I know to look at the data which are vector and which are raster, but I don't know how to parse this information to know whether to use ogr2ogr or gdal_translate to do the conversion.

Then I thought I could use ogrinfo and just diff all the layers to deduce which ones are raster, but ogrinfo gives me:

... 1: Cadastral Boundaries (Polygon) 2: Water Lines (Line String) 3: Sewerage Lines (Line String) 4: Sewerage Jump-Ups (Line String) 5: Roads 6: Water Points (Point) 7: Sewerage Pump Stations (Point) 8: Sewerage Man Holes (Point) 9: BPS - Buildings (Polygon) 10: BPS - Facilities (Polygon) 11: BPS - Water Sources (Point) 

So there's not a one-to-one correspondence with the way these are output.

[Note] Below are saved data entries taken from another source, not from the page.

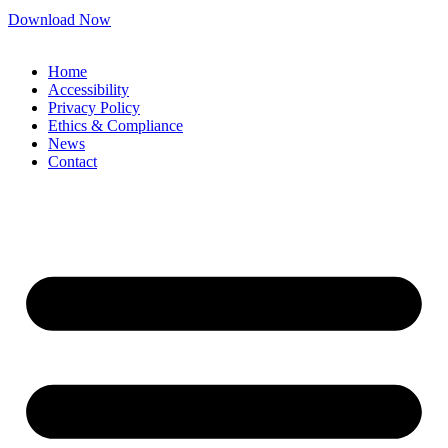
Download Now
Home
Accessibility
Privacy Policy
Ethics & Compliance
News
Contact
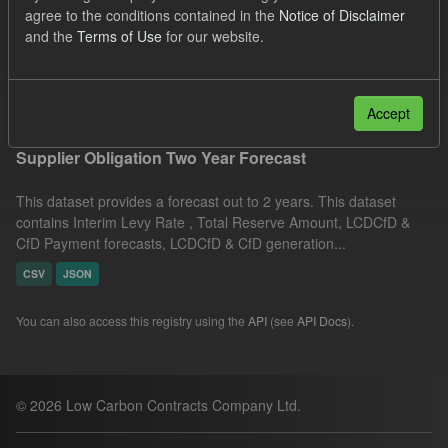
agree to the conditions contained in the
Notice of Disclaimer
ELFO
Organizations:
and the
Terms of Use
for our website.
Low Carbon Contracts Company
Filter Results
Accept
Supplier Obligation Two Year Forecast
This dataset provides a forecast out to 2 years. This dataset
contains Interim Levy Rate , Total Reserve Amount, LCDCfD &
CfD Payment forecasts, LCDCfD & CfD generation...
CSV
JSON
You can also access this registry using the
API
(see
API Docs
).
© 2026 Low Carbon Contracts Company Ltd.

Does anyone know how to have gdal print the GeoPDF layers and indicate which are raster vs. vector?

2
  • Is there just one raster layer and the rest is vector? I think ogrinfo only lists those that it supports. Commented Jul 30, 2015 at 14:08
  • @bugmenot123 In this data set, yes. There is only one raster layer. If you're getting at the fact that ogrinfo won't list raster layers, then yes, that's what I saw too. I thought I might be able to leverage that fact to tell which layers were raster (because they won't be listed by ogrinfo). By "not a one-to-one comparison", I meant that the layer text is different, e.g., spaces vs underscores and the Layers.* syntax. Commented Jul 30, 2015 at 14:21

2 Answers 2

1

This is not really the answer, but something I've been using as a workaround.

The script compares the text of the layers between gdalinfo and ogrinfo to infer which ones are raster. This approach isn't definitive though, so I imagine it could be wrong from time to time. Even in this example, LAYER_00_NAME=Layers isn't really a raster layer.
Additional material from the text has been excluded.